Feedback on keywords users use to find your docs is also really helpful. This is true both for the phrases people searched for on a search engine and for the search terms people queried in Sphinx and Read the Docs’ built-in search features. Analytics tools like Google Analytics can provide these insights, but as part of our search improvements and search analytics, Read the Docs is going to show project maintainers the most common search queries to help them improve as well.

SEO is no substitute for good writing

One area we didn’t detail in our guide is how more general improvements to technical writing can also improve your search engine rankings. This could be a whole post by itself.

Using simpler words, for example, has a number of advantages in technical writing. The excellent Microsoft Style Guide recommends using simple words and concise sentences and Apple’s Style Guide echoes the same sentiment. Simpler sentences are easier to understand for both people as well as machines like search engines and automatic translators.

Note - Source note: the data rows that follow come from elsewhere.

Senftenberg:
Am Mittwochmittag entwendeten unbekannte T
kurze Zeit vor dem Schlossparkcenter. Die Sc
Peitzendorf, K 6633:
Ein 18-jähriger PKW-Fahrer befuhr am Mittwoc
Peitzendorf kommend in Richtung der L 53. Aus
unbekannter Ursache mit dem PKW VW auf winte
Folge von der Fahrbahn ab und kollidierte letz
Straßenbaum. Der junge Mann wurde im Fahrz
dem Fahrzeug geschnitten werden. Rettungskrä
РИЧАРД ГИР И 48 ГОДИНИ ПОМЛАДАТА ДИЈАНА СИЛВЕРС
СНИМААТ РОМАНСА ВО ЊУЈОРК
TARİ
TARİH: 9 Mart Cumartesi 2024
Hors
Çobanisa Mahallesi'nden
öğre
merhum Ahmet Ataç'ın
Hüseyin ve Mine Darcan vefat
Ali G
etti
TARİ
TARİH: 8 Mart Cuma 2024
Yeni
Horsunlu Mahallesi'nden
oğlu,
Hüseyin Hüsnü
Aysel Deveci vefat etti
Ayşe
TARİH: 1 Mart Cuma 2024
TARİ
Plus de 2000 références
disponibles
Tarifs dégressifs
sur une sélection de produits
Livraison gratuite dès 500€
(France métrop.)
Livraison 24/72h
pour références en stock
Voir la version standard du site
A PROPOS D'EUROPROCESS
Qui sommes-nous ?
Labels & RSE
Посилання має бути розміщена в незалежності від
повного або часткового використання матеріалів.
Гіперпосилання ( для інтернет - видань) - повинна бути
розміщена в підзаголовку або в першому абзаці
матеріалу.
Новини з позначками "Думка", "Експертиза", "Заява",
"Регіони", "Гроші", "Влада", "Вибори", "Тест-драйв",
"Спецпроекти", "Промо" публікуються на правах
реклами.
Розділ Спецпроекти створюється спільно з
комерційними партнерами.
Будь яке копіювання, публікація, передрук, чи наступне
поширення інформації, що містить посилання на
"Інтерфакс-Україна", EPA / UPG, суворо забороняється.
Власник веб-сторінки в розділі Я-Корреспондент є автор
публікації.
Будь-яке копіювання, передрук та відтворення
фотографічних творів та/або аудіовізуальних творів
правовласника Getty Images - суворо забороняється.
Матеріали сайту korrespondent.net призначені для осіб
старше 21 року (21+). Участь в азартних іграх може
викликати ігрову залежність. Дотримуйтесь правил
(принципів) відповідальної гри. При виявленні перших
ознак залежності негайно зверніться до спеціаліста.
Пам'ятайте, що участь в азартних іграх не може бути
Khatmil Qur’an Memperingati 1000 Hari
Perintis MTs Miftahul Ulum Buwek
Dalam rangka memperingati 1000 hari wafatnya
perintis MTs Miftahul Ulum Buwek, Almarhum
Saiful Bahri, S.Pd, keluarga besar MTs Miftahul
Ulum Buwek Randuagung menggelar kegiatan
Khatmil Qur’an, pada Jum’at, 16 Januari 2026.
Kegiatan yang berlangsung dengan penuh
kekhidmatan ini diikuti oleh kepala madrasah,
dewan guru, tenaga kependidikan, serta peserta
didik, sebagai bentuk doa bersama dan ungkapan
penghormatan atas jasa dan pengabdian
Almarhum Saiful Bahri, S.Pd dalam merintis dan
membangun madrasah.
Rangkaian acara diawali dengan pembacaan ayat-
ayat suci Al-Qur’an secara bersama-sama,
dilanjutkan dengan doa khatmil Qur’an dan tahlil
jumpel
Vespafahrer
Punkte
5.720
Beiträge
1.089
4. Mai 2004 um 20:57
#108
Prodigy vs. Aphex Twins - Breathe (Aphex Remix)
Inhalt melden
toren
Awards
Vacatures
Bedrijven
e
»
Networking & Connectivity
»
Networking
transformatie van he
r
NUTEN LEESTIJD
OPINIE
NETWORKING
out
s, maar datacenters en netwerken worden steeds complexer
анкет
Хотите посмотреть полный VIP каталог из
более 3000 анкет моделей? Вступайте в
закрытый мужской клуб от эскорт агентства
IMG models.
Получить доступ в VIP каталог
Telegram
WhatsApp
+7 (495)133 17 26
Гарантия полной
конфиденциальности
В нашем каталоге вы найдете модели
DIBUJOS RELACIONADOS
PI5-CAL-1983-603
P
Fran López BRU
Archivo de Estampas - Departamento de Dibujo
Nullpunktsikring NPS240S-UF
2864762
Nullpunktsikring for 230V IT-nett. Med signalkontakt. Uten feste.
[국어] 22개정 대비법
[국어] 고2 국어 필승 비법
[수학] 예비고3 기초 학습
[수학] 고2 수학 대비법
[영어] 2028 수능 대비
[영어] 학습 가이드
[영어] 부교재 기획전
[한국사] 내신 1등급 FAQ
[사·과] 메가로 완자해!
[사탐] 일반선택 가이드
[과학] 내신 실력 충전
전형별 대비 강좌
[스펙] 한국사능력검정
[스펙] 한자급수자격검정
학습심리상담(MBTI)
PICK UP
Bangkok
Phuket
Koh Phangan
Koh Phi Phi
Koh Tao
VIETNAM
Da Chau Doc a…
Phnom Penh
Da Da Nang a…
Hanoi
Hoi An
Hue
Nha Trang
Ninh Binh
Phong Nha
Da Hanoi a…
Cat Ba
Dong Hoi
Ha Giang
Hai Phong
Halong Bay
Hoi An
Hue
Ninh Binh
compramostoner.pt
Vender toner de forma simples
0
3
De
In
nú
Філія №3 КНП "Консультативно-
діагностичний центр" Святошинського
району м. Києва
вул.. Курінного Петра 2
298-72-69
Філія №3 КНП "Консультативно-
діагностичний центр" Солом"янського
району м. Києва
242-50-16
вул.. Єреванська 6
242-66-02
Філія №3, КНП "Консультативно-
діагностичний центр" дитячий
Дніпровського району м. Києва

While any style guide you read will tell you to avoid using jargon, technical writing and software docs have a certain amount of unavoidable technical terminology. Defining these terms and phrases when you first use them helps users as well as search engines.

In summary

Always keep in mind that your ultimate goal is to make your docs more discoverable by people, not machines. While the concepts and tactics here will help you rank better with search engines, providing high quality documentation and making it easier to find and understand is the best way to make sure people actually read the docs.